I suggest that it means that there is really no good reason that homes should cost more than $400/sf or so, except perhaps in a few small localities favored by the very wealthy. Even with high construction costs, and an adequate developer profit margin, that allows for a more-than-adequate budget for land, since there is really no scarcity of land even in the U.S.’s most popular cities. Housing costs could be as low as $150/sf in some areas, where three-story wood-framed buildings can be built cheaply. But even this wood-framed low-rise form can achieve densities in excess of 30,000/sqmi, and commonly does so in Asian cities.
Something like this has been happening in Miami.

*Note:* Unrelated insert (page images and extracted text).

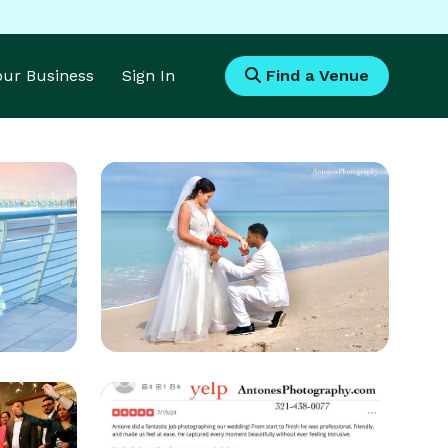
Your Business
Sign In
Find a Venue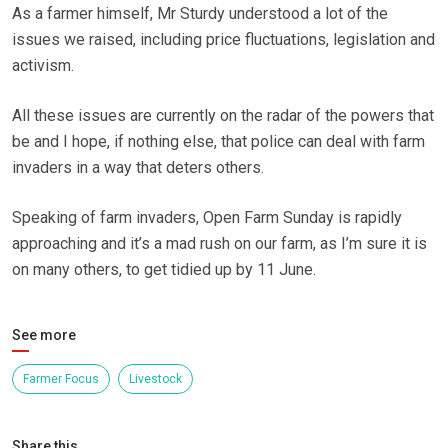
As a farmer himself, Mr Sturdy understood a lot of the
issues we raised, including price fluctuations, legislation and
activism.
All these issues are currently on the radar of the powers that
be and I hope, if nothing else, that police can deal with farm
invaders in a way that deters others.
Speaking of farm invaders, Open Farm Sunday is rapidly
approaching and it’s a mad rush on our farm, as I’m sure it is
on many others, to get tidied up by 11 June.
See more
Farmer Focus
Livestock
Share this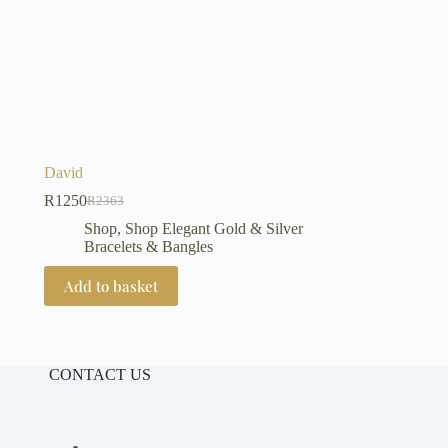
David
R
1250
R
2363
Original
Current
price
price
Shop
,
Shop Elegant Gold & Silver
was:
is:
Bracelets & Bangles
R2363.
R1250.
Add to basket
CONTACT US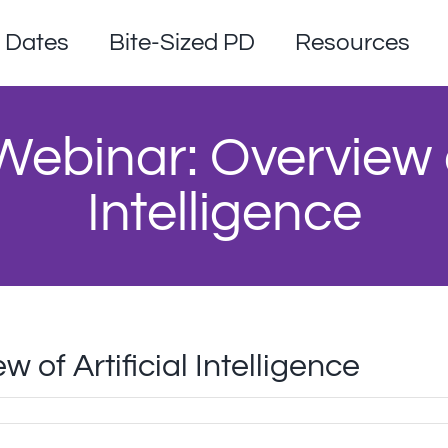
Dates
Bite-Sized PD
Resources
ebinar: Overview of
Intelligence
of Artificial Intelligence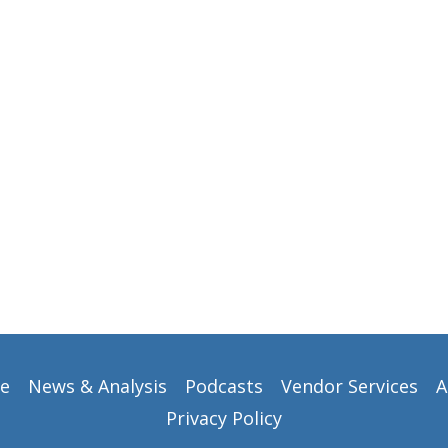
e
News & Analysis
Podcasts
Vendor Services
A
Privacy Policy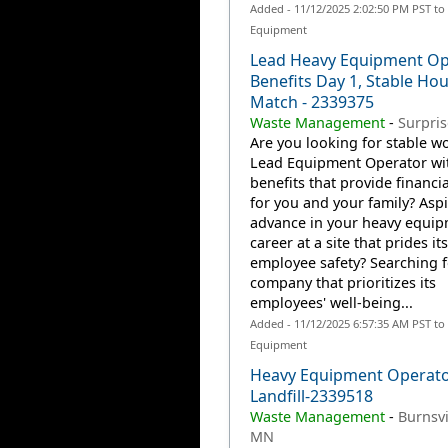
Added - 11/12/2025 2:02:50 PM PST to
Equipment
Lead Heavy Equipment Op
Benefits Day 1, Stable Hou
Match - 2339375
Waste Management
-
Surpris
Are you looking for stable wo
Lead Equipment Operator wi
benefits that provide financia
for you and your family? Aspi
advance in your heavy equi
career at a site that prides it
employee safety? Searching f
company that prioritizes its
employees' well-being...
Added - 11/12/2025 6:57:35 AM PST to
Equipment
Heavy Equipment Operator
Landfill-2339518
Waste Management
-
Burnsvi
MN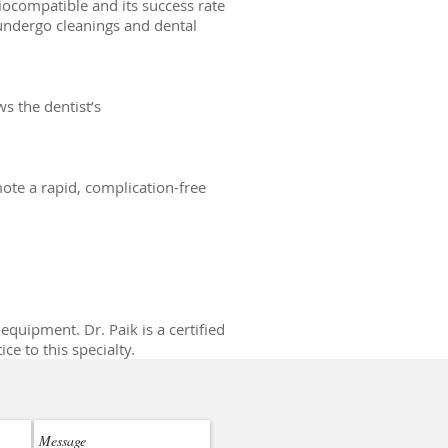
iocompatible and its success rate
 undergo cleanings and dental
ws the dentist’s
mote a rapid, complication-free
equipment. Dr. Paik is a certified
e to this specialty.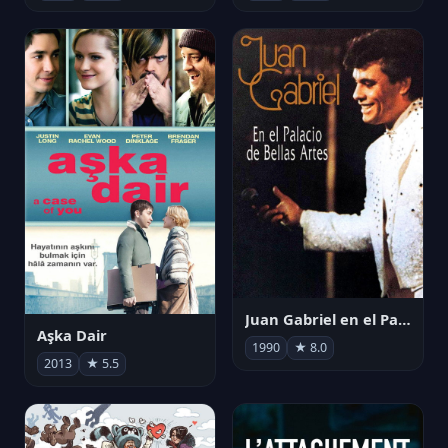
Juan Gabriel en el Palacio de Bellas Artes
Aşka Dair
1990
★ 8.0
2013
★ 5.5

The City of Miami, the central area, had population of 362,000 in 2000, and estimated 453,000 in 2016. With the Miami metro area having 5.5 million, this represents the central zone only, where all the land was already taken in 2000.
“It’s almost impossible to turn in any direction in downtown Miami and Brickell and not see a construction crane. There are so many projects coming out of the ground that most untrained eyes can’t tell one from another,” the South Florida Business Journal reported in April 2016.
Look around your city. Do these words apply to where you live?
Maybe it is a Latin thing. Or a Florida thing. They are not afraid to let developers build.
And yet, through all this, Miami condo prices were generally below $400/sf.
“Whiff of Panic in Miami’s Condo Market,” reported Wolf Street in November 2016. Why? Too much supply! Prices were going down.
Miami-Dade County was adding about 15,000 condos per year, year after year. The thing that held developers back was not a shortage of land, or permitting difficulties, but a shortage of buyers. This is how it is supposed to work. This is how it works for every other good and service. The Ford Motor Company would make more cars, if it could find more buyers for them. It is never supply-constrained, only customer-constrained. As a result, you can buy Ford cars for, on average, a little more than the manufacturing cost.
I previously outlined a plan where you could buy a 120 square foot micro-studio, potentially in the San Francisco area, for $50,000 This works out to about $400/sf. Of course, many people would want something bigger. But, you wouldn’t have to pay more than $50,000 for a place to live, even in the U.S.’s most desirable cities, if you didn’t want to.
On the lower end, we also have a hard floor on costs, which is of course construction costs plus the necessary profit margins, marketing costs and so forth, with a per-unit land cost of near zero. Thus, the minimum cost of a housing unit is basically the construction cost of that type of architecture (woodframe/steelframe/masonry etc.) multiplied by square feet. At some point, to reduce the total cost of the unit, you have to reduce square footage. (You can have market prices below construction costs in a place where there is more property than buyers — basically, a shrinking market.) Thus, we should get away from the entitlement mentality that “everyone deserves a three-bedroom apartment/house for $600 a month,” or, a common variant, that certain kinds of low-cost housing options are prohibited, presumably because landlords/developers are just being evil when they build 300sf studios instead of 700sf one-bedrooms. The private market will provide options at every price point, if you let it — but, it can’t create free goodies out of thin air. Ford Motors sells $17,000 automobiles, and $80,000 automobiles, but it doesn’t sell its best autos for $17,000. I don’t necessarily think that “inclusivity” — that people of dramatically different incomes live nearby each other — is a worthy goal, but it can be easily achieved, with market-rate housing, if you let developers build anything in the range of 100sf micro-studios to 3000sf luxury apartments alongside each other.
So now we have an answer. Newly-built housing should cost between $150 and $400 per square foot, in almost any neighborhood in any U.S. city. If it doesn’t, it’s not because of any “land shortage,” but because something is broken. Go fix it.